§ **Work to complete**
Reproduce the listing that follows in full. Omit its images.

*** Opening Data shown ***

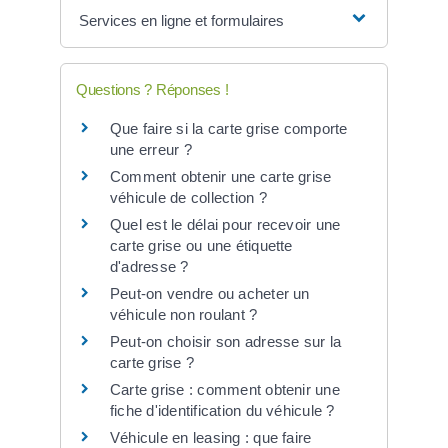
Services en ligne et formulaires
Questions ? Réponses !
Que faire si la carte grise comporte
une erreur ?
Comment obtenir une carte grise
véhicule de collection ?
Quel est le délai pour recevoir une
carte grise ou une étiquette
d'adresse ?
Peut-on vendre ou acheter un
véhicule non roulant ?
Peut-on choisir son adresse sur la
carte grise ?
Carte grise : comment obtenir une
fiche d'identification du véhicule ?
Véhicule en leasing : que faire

*** Closing Data shown ***

§ **Exercise answer**
Services en ligne et formulaires
Questions ? Réponses !
Que faire si la carte grise comporte
une erreur ?
Comment obtenir une carte grise
véhicule de collection ?
Quel est le délai pour recevoir une
carte grise ou une étiquette
d'adresse ?
Peut-on vendre ou acheter un
véhicule non roulant ?
Peut-on choisir son adresse sur la
carte grise ?
Carte grise : comment obtenir une
fiche d'identification du véhicule ?
Véhicule en leasing : que faire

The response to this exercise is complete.